Um die gewöhnliche Stunde kam er zurück, aber nicht mit einem Scherzgruß, wie er sonst die Seinen zu begrüßen pflegte. So wortkarg war er beim Abendessen, daß ihn der Vater fragte: »Ist dir was, Friedl?«
»Nein!«
Bald ging er zu Bette, lag so ruhig, als ob er schlafe. Aber plötzlich, als längst alles still geworden war im Hause, sagte der Friedl halblaut und kalt: »Den Kruspel muß ich umbringen.«
Elias hatte es gehört. Hatte es schrecklich verstanden und doch nicht verstanden. Er stand auf, zog sich an und setzte sich ans Bett zu Häupten des Bruders. Dort blieb er unbeweglich sitzen, wohl eine Stunde lang.
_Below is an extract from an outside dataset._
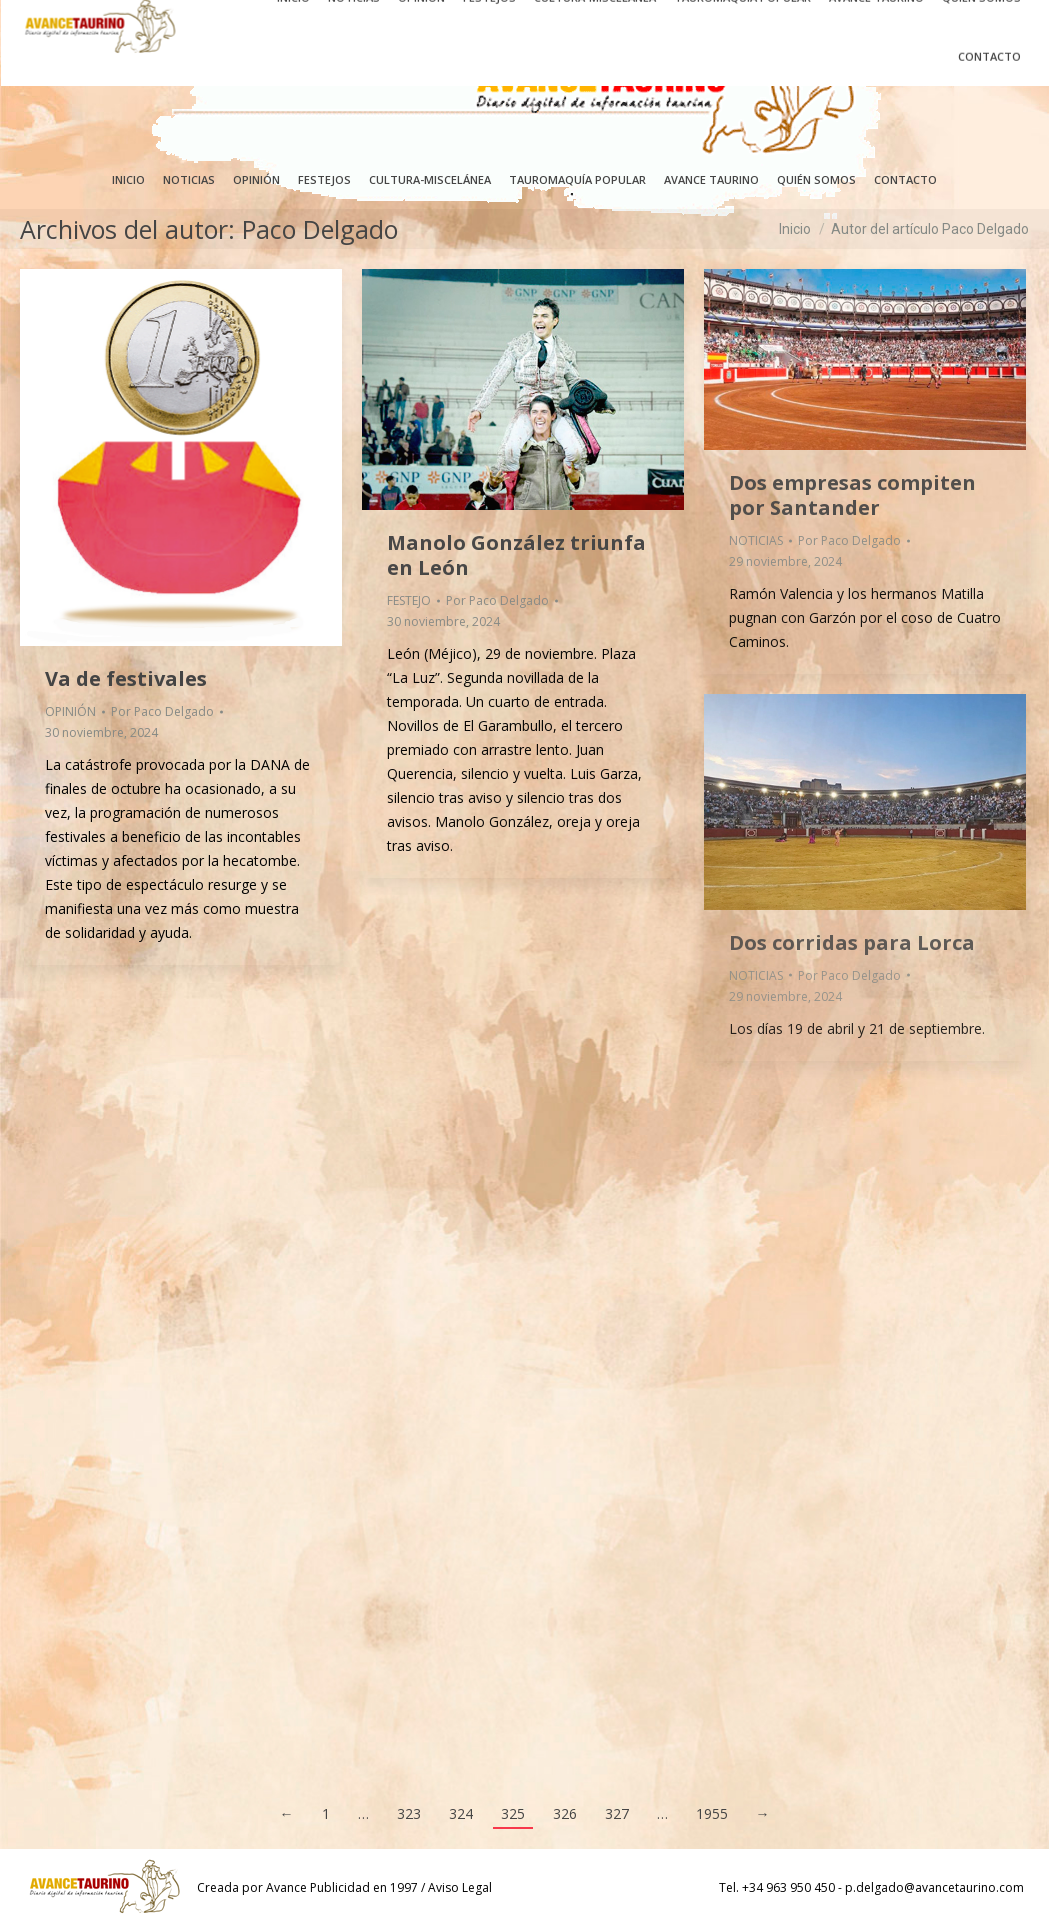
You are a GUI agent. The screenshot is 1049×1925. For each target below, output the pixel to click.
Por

Zu den Fenstern schien der Mond herein. Elias wußte nicht, was das war. Er betete. Dann legte er seine kühle Hand ganz leicht auf das Haupt Friedls.
»Geh schlafen,« sagte dieser, »umbringen nit, aber ein Denkzettel soll der kriegen!«
Wagte es der Student und fragte beklommen: »Friedl, was hat’s denn gegeben?«
Der Friedl richtete sich im Bette auf. – »Vorgestern, ich will heimgehen vom Eierlocken. Beim lichten Tag ist’s noch. Auf der Straßen bei dem Lärchenschachen der Wegmacherbub. Wir warteln. Er springt her, packt mich an. Ich wehr mich, er schlägt mir das Bein aus, würgt mich, stoßt mir die Faust ins Gesicht – zweimal, das für die Michelische, sagte er, und das für dich! Der Michelwirt ist just dahergegangen, da lauft er davon.«
Der Friedl krümmte sich zusammen und dann stieß er zwischen den Zähnen hervor: »Und ich bring ihn doch um.«
»Also gerauft habt ihr,« sagte Elias völlig erleichtert.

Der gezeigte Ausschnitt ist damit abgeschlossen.